Words cannot express the almost visceral dislike with which some of my constituents regard Mrs Thatcher, so I shall not attempt to express it. Instead, I shall speak briefly about her impact on my life and on the north-east. Just as Mrs Thatcher was a child of Grantham, I was a child of Newcastle, although this was in a council flat rather than a grocer’s. Just as she grew up always knowing that she wanted to be a politician, I grew up always knowing that I wanted to be an engineer. I grew up in a city and a region that valued engineering—making and building things. It was the birthplace of the railways, and it was the powerhouse of the country, with the coal beneath our feet, the steelyards and the great ships being launched from Wallsend and Sunderland.

When I was accepted to study engineering at Imperial college it was the proudest day of my life—until my election of course. So hon. Members can imagine how my heart sank when the Prime Minister of our country said, not long after, that engineering and manufacturing were the past, that the future was services and that the world would be our workshop while we would keep our hands clean. I had no desire to keep my hands clean. I had already seen what that policy was doing to the north -east: the unemployment; the communities devastated; and the lives of men and women robbed of meaning and pride. The statistics speak for themselves: between 1979 and 1987, the level of employment in the north fell by 1.3 million; 97 mines had been closed by 1992; Sunderland, the largest shipbuilding town in the world, no longer built ships; and Consett had lost the industry that had been a part of its fabric and identity for more than 140 years. I ask Conservative Members to contrast the huge bail-out that a Labour Government offered the financial services sector to protect jobs and investment with the brutal, bone-crushing and soul-destroying destruction that Margaret Thatcher’s Government offered the shipbuilding, steel and mining industries, losing those very skills which we now need so very much.

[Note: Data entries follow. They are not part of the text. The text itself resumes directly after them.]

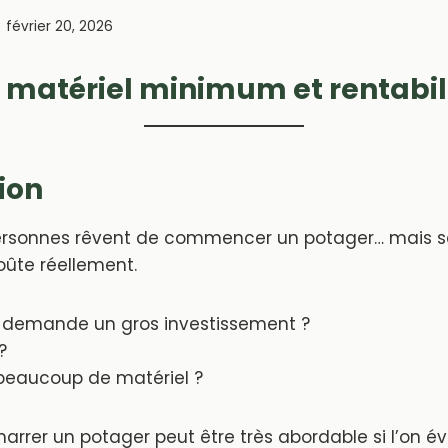
février 20, 2026
, matériel minimum et rentabil
ion
rsonnes rêvent de commencer un potager… mais 
ûte réellement.
 demande un gros investissement ?
?
 beaucoup de matériel ?
arrer un potager peut être très abordable si l’on év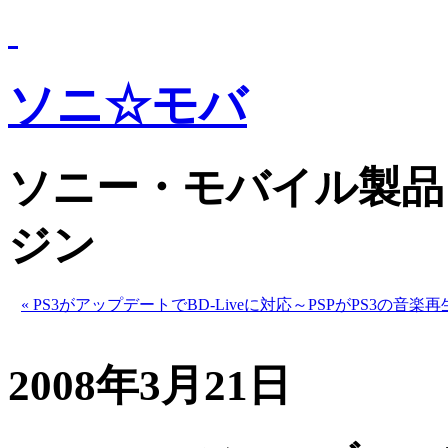
ソニ☆モバ
ソニー・モバイル製品
ジン
« PS3がアップデートでBD-Liveに対応～PSPがPS3の音
2008年3月21日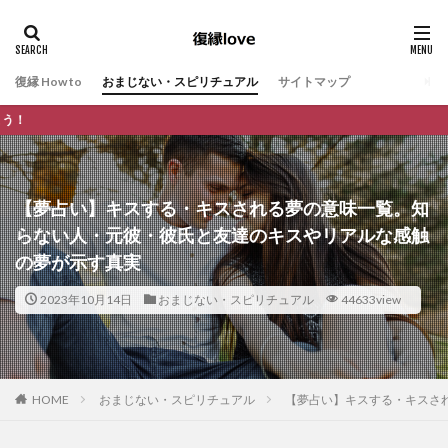
復縁 How to
おまじない・スピリチュアル
サイトマップ
復縁の悩みに特化し、あなたの不安
【夢占い】キスする・キスされる夢の意味一覧。知
らない人・元彼・彼氏と友達のキスやリアルな感触
の夢が示す真実
2023年10月14日
おまじない・スピリチュアル
44633view
HOME
おまじない・スピリチュアル
【夢占い】キスする・キスさ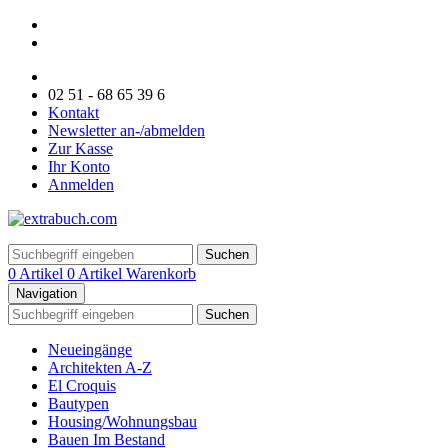
02 51 - 68 65 39 6
Kontakt
Newsletter an-/abmelden
Zur Kasse
Ihr Konto
Anmelden
Suchen
0 Artikel
0 Artikel
Warenkorb
Navigation
Suchen
Neueingänge
Architekten A-Z
El Croquis
Bautypen
Housing/Wohnungsbau
Bauen Im Bestand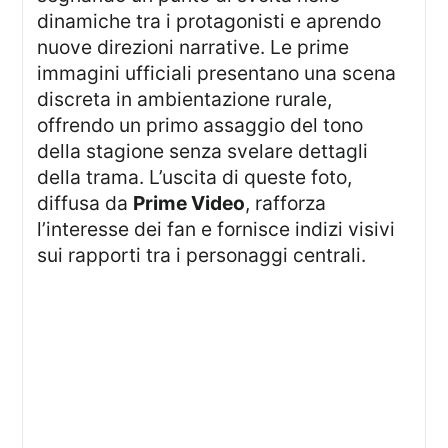
dinamiche tra i protagonisti e aprendo
nuove direzioni narrative. Le prime
immagini ufficiali presentano una scena
discreta in ambientazione rurale,
offrendo un primo assaggio del tono
della stagione senza svelare dettagli
della trama. L’uscita di queste foto,
diffusa da
Prime Video
, rafforza
l’interesse dei fan e fornisce indizi visivi
sui rapporti tra i personaggi centrali.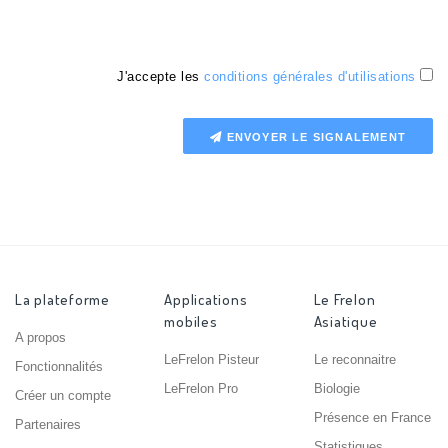
J'accepte les
conditions générales d'utilisations
ENVOYER LE SIGNALEMENT
La plateforme
Applications
Le Frelon
mobiles
Asiatique
A propos
LeFrelon Pisteur
Le reconnaitre
Fonctionnalités
LeFrelon Pro
Biologie
Créer un compte
Présence en France
Partenaires
Statistiques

There are those who say, “It was all part of the harsh reality of the new global order”, but that is not true. Change was necessary, but it is the Government’s job to protect communities from the impact of change. That change could have been managed; there could have been a transition and that could have been invested in. There was another way, and Nissan, which has been mentioned, provides an example of that. It is a great private sector success story that has been enabled by the support and investment of central Government, local authorities and the unions. The 2008 intervention by the previous Government through the car scrappage scheme and bringing forward training enabled Nissan to go through a difficult period and showed that intelligent active government is possible.

Mrs Thatcher’s most meaningful legacy in the north-east is the unemployment across the region, but I would not like to close my remarks without paying her tribute. We have heard how she fought hard and tenaciously for the people she thought she represented. My tribute to her will be to continue to fight for the people I represent.